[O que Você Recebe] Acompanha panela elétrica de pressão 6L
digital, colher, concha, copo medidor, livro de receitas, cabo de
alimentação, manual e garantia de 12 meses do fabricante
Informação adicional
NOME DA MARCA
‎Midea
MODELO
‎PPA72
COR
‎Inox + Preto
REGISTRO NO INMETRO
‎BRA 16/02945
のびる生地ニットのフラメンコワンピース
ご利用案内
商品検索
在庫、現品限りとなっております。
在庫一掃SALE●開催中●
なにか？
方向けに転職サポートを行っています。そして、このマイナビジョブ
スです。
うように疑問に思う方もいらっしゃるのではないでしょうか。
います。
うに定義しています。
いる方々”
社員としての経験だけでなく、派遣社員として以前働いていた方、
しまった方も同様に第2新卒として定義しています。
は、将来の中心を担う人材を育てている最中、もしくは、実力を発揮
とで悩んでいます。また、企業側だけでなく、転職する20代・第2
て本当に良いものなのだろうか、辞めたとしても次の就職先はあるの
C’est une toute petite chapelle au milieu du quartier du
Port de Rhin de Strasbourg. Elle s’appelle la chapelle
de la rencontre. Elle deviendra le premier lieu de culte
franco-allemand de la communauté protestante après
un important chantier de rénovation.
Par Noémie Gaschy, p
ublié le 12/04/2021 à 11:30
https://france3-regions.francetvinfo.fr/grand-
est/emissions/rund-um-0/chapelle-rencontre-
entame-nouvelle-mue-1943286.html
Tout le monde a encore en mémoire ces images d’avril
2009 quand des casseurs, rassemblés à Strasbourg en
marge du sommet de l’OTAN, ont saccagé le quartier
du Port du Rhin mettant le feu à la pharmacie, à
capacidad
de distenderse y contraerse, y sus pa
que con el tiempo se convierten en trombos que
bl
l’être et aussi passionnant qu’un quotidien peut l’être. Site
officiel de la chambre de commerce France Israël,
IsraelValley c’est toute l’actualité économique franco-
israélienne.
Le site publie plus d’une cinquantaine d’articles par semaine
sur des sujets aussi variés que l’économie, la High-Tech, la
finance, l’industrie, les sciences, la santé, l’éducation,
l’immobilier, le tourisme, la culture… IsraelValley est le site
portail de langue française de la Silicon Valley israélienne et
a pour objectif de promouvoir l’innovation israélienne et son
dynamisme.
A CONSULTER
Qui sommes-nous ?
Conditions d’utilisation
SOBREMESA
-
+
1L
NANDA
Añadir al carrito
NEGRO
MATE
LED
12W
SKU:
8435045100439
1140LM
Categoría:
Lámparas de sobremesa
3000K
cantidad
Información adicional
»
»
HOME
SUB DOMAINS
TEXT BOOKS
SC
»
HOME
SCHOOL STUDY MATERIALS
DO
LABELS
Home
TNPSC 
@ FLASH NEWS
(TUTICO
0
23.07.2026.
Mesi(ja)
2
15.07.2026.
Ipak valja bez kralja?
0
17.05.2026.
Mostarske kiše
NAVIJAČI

--------------------------------

=== Assignment ===
The answer is the records above restated word for word from their opening line through the line that holds "C’est une toute", both included, and nothing else.

=== Result for this task ===
[O que Você Recebe] Acompanha panela elétrica de pressão 6L
digital, colher, concha, copo medidor, livro de receitas, cabo de
alimentação, manual e garantia de 12 meses do fabricante
Informação adicional
NOME DA MARCA
‎Midea
MODELO
‎PPA72
COR
‎Inox + Preto
REGISTRO NO INMETRO
‎BRA 16/02945
のびる生地ニットのフラメンコワンピース
ご利用案内
商品検索
在庫、現品限りとなっております。
在庫一掃SALE●開催中●
なにか？
方向けに転職サポートを行っています。そして、このマイナビジョブ
スです。
うように疑問に思う方もいらっしゃるのではないでしょうか。
います。
うに定義しています。
いる方々”
社員としての経験だけでなく、派遣社員として以前働いていた方、
しまった方も同様に第2新卒として定義しています。
は、将来の中心を担う人材を育てている最中、もしくは、実力を発揮
とで悩んでいます。また、企業側だけでなく、転職する20代・第2
て本当に良いものなのだろうか、辞めたとしても次の就職先はあるの
C’est une toute petite chapelle au milieu du quartier du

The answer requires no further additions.